I scanned the room while hoping to remain invisible. They all seemed to be wearing cracked leather jackets with chains and patches. Some were stitched “one percent.” Others had words or symbols which I didn’t quite understand.
What I did understand, and now I could clearly remember Jared saying the words, was the big one in the center of the back of each jacket. The one that read: “The Fallen MC.”
I slowly took in the room, from left to right. It was a scene filled with empty bottles and full bar stools. There were scantily clad women sitting in the laps of boozed-up men. The smoke seemed to hang thick in all corners. My eyes were already starting to feel the sting. Pushed off to the side was a worn pool table with-
Wait!
My head snapped back to the left so hard it caused me to take an unbalanced step forward.
He was sitting tall in one of the bar’s wooden dining chairs. Two arms, heavily tatted and sculpted from what I could only guess were years of manual labor rested nonchalantly between his legs. From the tips of the fingers on his left hand dangled a dark brown bottle.
I had a fleeting urge to look behind me to make sure he wasn’t staring at someone else, but there was no doubt. He was locked on to me like a heat-seeking missile. The mischief in his eyes and the smirk playing on the corners of his full lips told me that.
The ambient noise seemed to drown away. As if by some mysterious intervention, the sea of bodies seemed to part in a way that wouldn’t obstruct our view of one another. It couldn’t have been for more than a few seconds, but it felt like hours.
Jared. I was here for Jared, but for some reason I couldn’t think of what to do next.
It felt like a trance. His steely blue eyes traveled over the curves of my body. The smug bastard was taking the liberty to savor every inch. On a normal night I would have sent a look his way that would make anyone ashamed. But I couldn’t do it. Mainly because I was studying him in much the same way.
Though seated, I could tell he was tall. Maybe six foot three. Taller when standing on the heel of those substantial motorcycle boots. Hypnotizing eyes aside, he was strikingly handsome. With a thick head of dark hair that was swept back and cut to just above his collar, he looked like a picture of what “devil-may-care” might look like in a dictionary…
He looked… Dangerous… And sexy as hell!
He was far from anything I’d usually go for. Rough stubble covered his cheeks and chin. When combined with the hair it made a contrast with his eyes that would take the breath from your lungs.
I was snapped out of my reverie almost as quickly as I had entered it.
Knocking me off-balance was my drunken brother. He stumbled forward with all the grace of a rhino. His pointy elbow hit square in the middle of the soft flesh on the back of my arm. It that didn’t leave an ugly bruise, nothing would.
“Hey Sis!” he yelled, excitedly. “What the hell are you doin’ here? Want a beer?”

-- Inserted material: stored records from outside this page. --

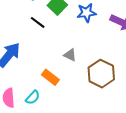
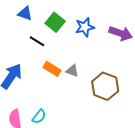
orange rectangle: (50, 77) -> (52, 69), moved

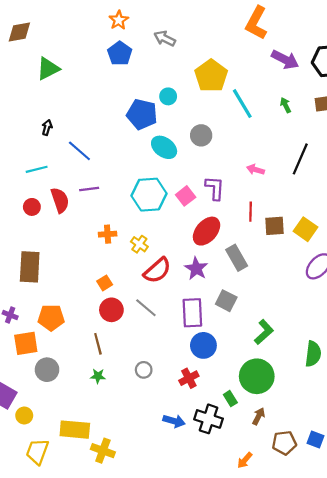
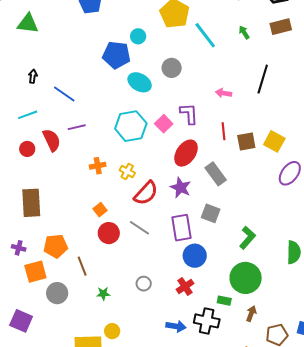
green triangle: (48, 69) -> (28, 24), turned 40
brown line: (98, 344) -> (82, 266), moved
green rectangle: (230, 399) -> (224, 301), turned -40
yellow circle: (24, 415) -> (112, 331), moved

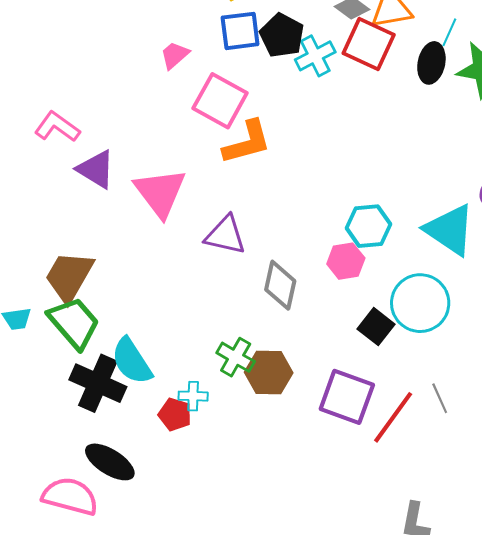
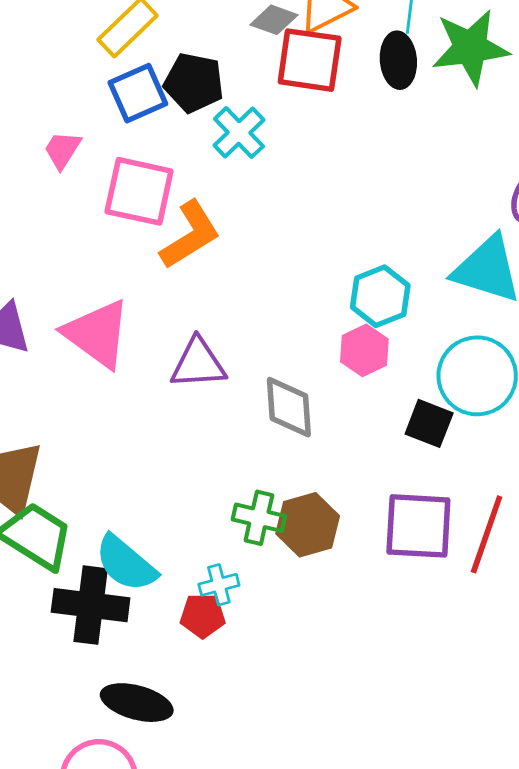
cyan cross: (315, 56) -> (239, 133), moved

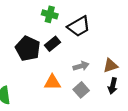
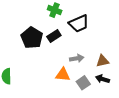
orange triangle: (52, 82) -> (63, 75), moved
black arrow: (113, 86) -> (102, 79), turned 88
gray square: (81, 90) -> (83, 83), moved

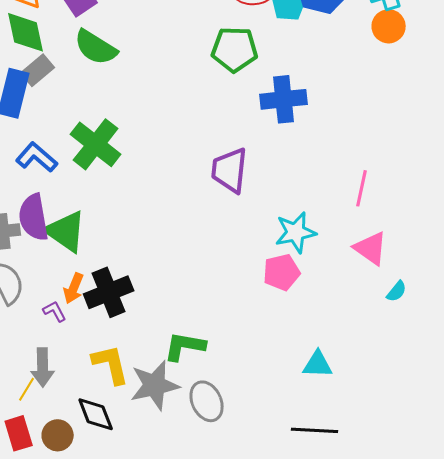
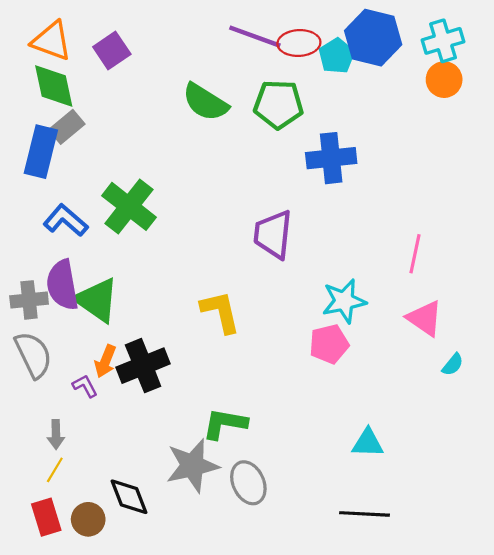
green semicircle: (96, 47) -> (205, 102), moved
yellow L-shape: (111, 364) -> (220, 312), moved
gray arrow: (43, 367) -> (56, 434), moved, size x0.7

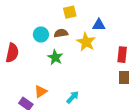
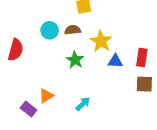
blue triangle: (99, 25) -> (115, 61), moved
green star: (55, 57) -> (75, 60), moved

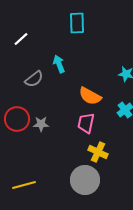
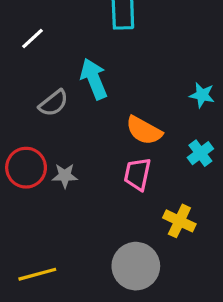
cyan arrow: (59, 64) -> (94, 79), size x1.4
yellow cross: (98, 152) -> (179, 221), moved

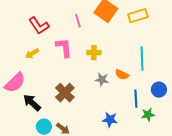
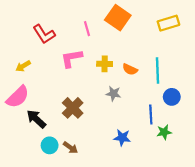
yellow rectangle: (138, 16) -> (168, 23), moved
pink L-shape: (64, 48) -> (72, 58), turned -95
yellow arrow: (32, 54) -> (23, 66), moved
orange semicircle: (122, 75) -> (130, 69), moved
blue circle: (159, 90) -> (172, 97), moved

His words ran together in a string of inebriated nonsense.
The leather jacket he wore looked comically out of place when compared to his larger, more muscled counterparts.
“Jared, we are getting out of here.”
“Ace.”
“Huh?”
“It’s Ace! I’ve told you that a million fucking times. That’s what you call me when we’re here. Show some respect.”
“Respect? Are you crazy? I’ll show some respect when you pay some rent. Or at least have the decency not to leave your dirty underwear on my bathroom floor.”
Two older bikers at the table next to us burst into laughter. Jared turned as red as a beet.
“Thanks but no thanks, Sis. Tonight is my night.”
“What are you talking about?” I was getting more annoyed by the minute.
“This.” He turned to show the back of his jacket. Stitched along the bottom, just above the hem was the word “Prospect.”
“So?” An uneasy sensation started to form in the pit of my stomach.
“So, that means we’ve got family.”
“Listen, dude, I don’t know what you’re talking about but the only family you have is standing in front of you saying it’s time to go.”
He wasn’t listening.
“C’mon, Jared. I don’t have time for this. I’m picking up a shift early tomorrow and I want to get to bed. Todd said I could help with the books to get me a few more hours this week.”